February 4, 2016 — This morning PSAC President & CEO Mark Salkeld and the Board of Directors met in a “working energy” roundtable in Calgary with Prime Minister Justin Trudeau, Rachel Notley, Premier of Alberta, federal Minister of Natural Resources James Carr, federal Minister of Veterans Affairs and Associate Minister of National Defence Kent Hehr and Alberta Minister of Energy Margaret McCuaig‑Boyd.
Salkeld said, “The meeting went extremely well from our perspective. Both the Prime Minister and the Premier acknowledged the significance of what oil and gas industry means for the province and for the country and in particular for PSAC member companies and oilfield services in general. They are both committed to helping this industry succeed and will be champions for Alberta and Canada and what it takes to bring this country together and support the energy industry for every Canadian’s success and wellbeing.”

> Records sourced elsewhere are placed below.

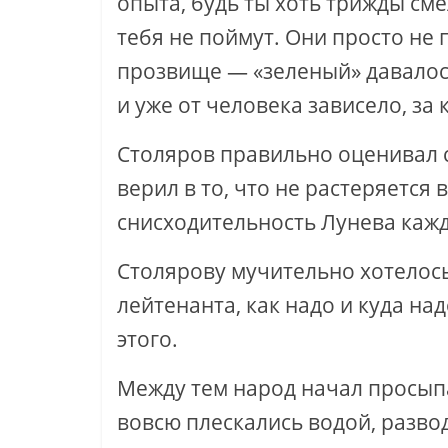
опыта, будь ты хоть трижды см
тебя не поймут. Они просто не
прозвище — «зеленый» давалос
и уже от человека зависело, за 
Столяров правильно оценивал с
верил в то, что не растеряется 
снисходительность Лунева кажд
Столярову мучительно хотелос
лейтенанта, как надо и куда над
этого.
Между тем народ начал просып
вовсю плескались водой, разво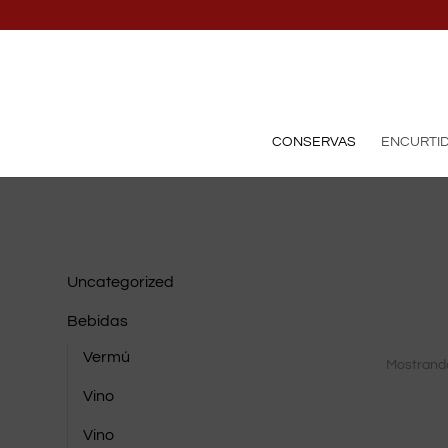
CONSERVAS
ENCURTI
Uncategorized
Bebidas
Vermú
Mostrand
Vino
Vino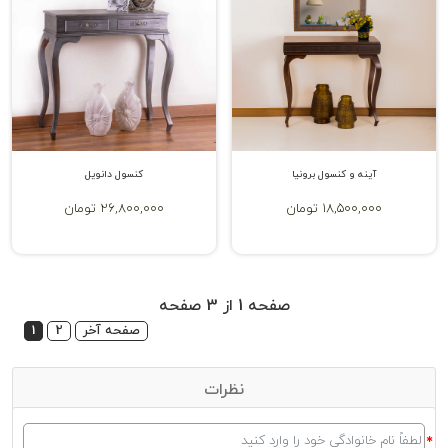
میز کنسول چوبی ساده
میز کنسول چوبی مدرن
میز کنسول چوبی کلاسیک
میز کنسول چوبی سلطنتی
در ادامه با توضیح هر یک از این مدل‌ها، می‌توانید با انواع میز کنسول
چوبی آشنا شده و در انتخاب محصول موردنظر انتخاب بهتری داشته باشید.
آینه و کنسول برونیا
کنسول دانویل
کنسول چوبی ساده
18,500,000 تومان
26,800,000 تومان
یکی از پرطرفدارترین مدل‌های میز کنسول چوبی، کنسول چوبی ساده است.
این محصول به دلیل ویژگی‌هایی که دارد، مزیت‌های زیادی را برای
دکوراسیون خانه‌های امروزی به وجود می‌آورد. ساده بودن این محصول
باعث می‌شود تا امکان تطابق و هماهنگ سازی آن با انواع دکوراسیون‌ها و
محصولات دکوراتیو به راحتی وجود داشته باشد. از این گذشته در کنار این
صفحه 1 از 3 صفحه
موضوع شما می‌توانید تزئینات مختلفی را نیز روی این نوع از میزهای
صفحه آخر
2
1
کنسول قرار دهید. برخلاف سایر مدل‌ها که معمولاً دارای طرح‌های شلوغی
هستند، سادگی این مدل باعث می‌شود تا زیبایی محصولات دکوراتیو شما
بیش از پیش دیده شده و جذابیت‌های دکوراسیون خانه شما چند برابر
نظرات
شود. با خرید جدیدترین آینه و کنسول ساده می‌توانید سبک‌های مختلفی از
دکوراسیون را در خانه خود پیاده سازی نمایید. البته برای خرید این محصول
لازم است تا به نکات زیر نیز دقت کنید:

Salkeld also said, “Most of the conversations ended with the reiteration that pipelines and access to tidewater will play a significant role in Canada’s future, that ultimately helps not only Canada as a whole but also areas of the world that will also benefit from our responsibly developed resources.”
The focus of the discussion was on the hard-hit energy industry – for us specifically, the oil and gas services sector – and what the federal government can do to put our member companies back to work. We explained the enormous contribution the petroleum services sector makes to the Canadian economy and how working families and communities across Canada have been impacted by plunging oil prices… not just Albertans.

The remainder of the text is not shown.